(Stored dataset items)
········
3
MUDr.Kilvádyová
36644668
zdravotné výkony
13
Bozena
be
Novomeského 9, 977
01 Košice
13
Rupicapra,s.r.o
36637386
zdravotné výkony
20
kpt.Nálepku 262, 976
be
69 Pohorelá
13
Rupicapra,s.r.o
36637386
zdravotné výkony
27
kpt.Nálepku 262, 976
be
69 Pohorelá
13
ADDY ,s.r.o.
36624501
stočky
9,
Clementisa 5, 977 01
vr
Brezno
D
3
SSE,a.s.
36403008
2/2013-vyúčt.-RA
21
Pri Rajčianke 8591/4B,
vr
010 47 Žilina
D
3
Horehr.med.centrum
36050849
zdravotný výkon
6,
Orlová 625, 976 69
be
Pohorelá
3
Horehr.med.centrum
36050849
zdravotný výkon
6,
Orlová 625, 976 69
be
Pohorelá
········
### Aim of the exercise
Precisely as given, transcribe all of the entries above.

### Answer to this exercise
3
MUDr.Kilvádyová
36644668
zdravotné výkony
13
Bozena
be
Novomeského 9, 977
01 Košice
13
Rupicapra,s.r.o
36637386
zdravotné výkony
20
kpt.Nálepku 262, 976
be
69 Pohorelá
13
Rupicapra,s.r.o
36637386
zdravotné výkony
27
kpt.Nálepku 262, 976
be
69 Pohorelá
13
ADDY ,s.r.o.
36624501
stočky
9,
Clementisa 5, 977 01
vr
Brezno
D
3
SSE,a.s.
36403008
2/2013-vyúčt.-RA
21
Pri Rajčianke 8591/4B,
vr
010 47 Žilina
D
3
Horehr.med.centrum
36050849
zdravotný výkon
6,
Orlová 625, 976 69
be
Pohorelá
3
Horehr.med.centrum
36050849
zdravotný výkon
6,
Orlová 625, 976 69
be
Pohorelá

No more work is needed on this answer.